In People v. Superior Court (Smith), the Supreme Court today holds district attorneys and their experts are entitled to access otherwise confidential treatment records of alleged sexually violent predators who the district attorneys are seeking to civilly commit.  The court’s unanimous opinion by Justice Mariano-Florentino Cuéllar relies on a post-grant-of-review statutory amendment, which the court holds is retroactive and does not violate equal protection principles.

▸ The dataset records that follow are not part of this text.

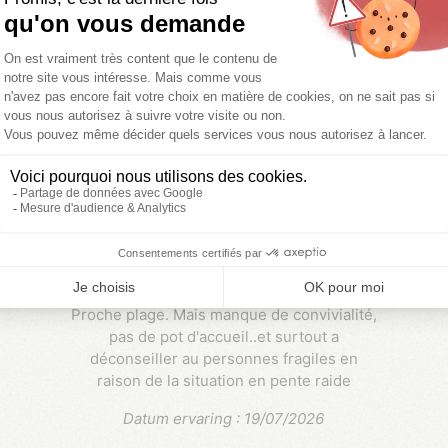
Datum ervaring : 26/07/2026
50-59
Giroux
Bien situé. Bien équipé. Simple , calme.
Proche plage. Mais manque de convivialité,
l
pas de pot d'accueil..et surtout a
déconseiller au personnes fragiles en
raison de la situation en pente raide
Datum ervaring : 19/07/2026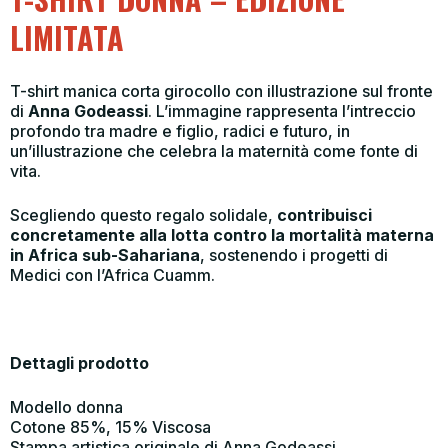
LIMITATA
T-shirt manica corta girocollo con illustrazione sul fronte
di
Anna Godeassi
. L’immagine rappresenta l’intreccio
profondo tra madre e figlio, radici e futuro, in
un’illustrazione che celebra la maternità come fonte di
vita.
Scegliendo questo regalo solidale,
contribuisci
concretamente alla lotta contro la mortalità materna
in Africa sub-Sahariana
, sostenendo i progetti di
Medici con l’Africa Cuamm.
Dettagli prodotto
Modello donna
Cotone 85%, 15% Viscosa
Stampa artistica originale di Anna Godeassi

The result is one that the Legislature probably intended, but not what it said in the recent revision of the statute.  So, the Supreme Court rescues the drafters.  The opinion is forced to use considerable ink explaining why it is not following the usual presumption that a word used in more than one provision of a statute has the same meaning throughout.  The court says, “Our interpretive task is not necessarily to slavishly assign a word precisely the same meaning every time it is used in a statute — regardless of the context — but to accord it the meaning best suited to effectuating the statute’s intended purpose.”

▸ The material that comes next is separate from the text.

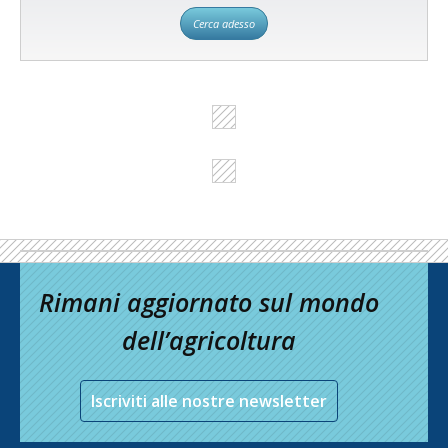
Cerca adesso
Rimani aggiornato sul mondo
dell’agricoltura
Iscriviti alle nostre newsletter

And that was just the first mess the court needed to clean up.  The statute is not at all clear whether district attorneys can share treatment records with their expert witnesses.  The new amendment included the proviso that the Legislature didn’t “intend[] to affect the determination by the Supreme Court of California, in” this case.  So the court was left to determine the expert-witness question despite being “unable to find another instance in which a statute included a provision declaring an intent not to influence the pending judicial resolution of the issue presented.”

The Legislature should give the Supreme Court overtime pay for this one.

The court affirms the Fourth District, Division Three, Court of Appeal.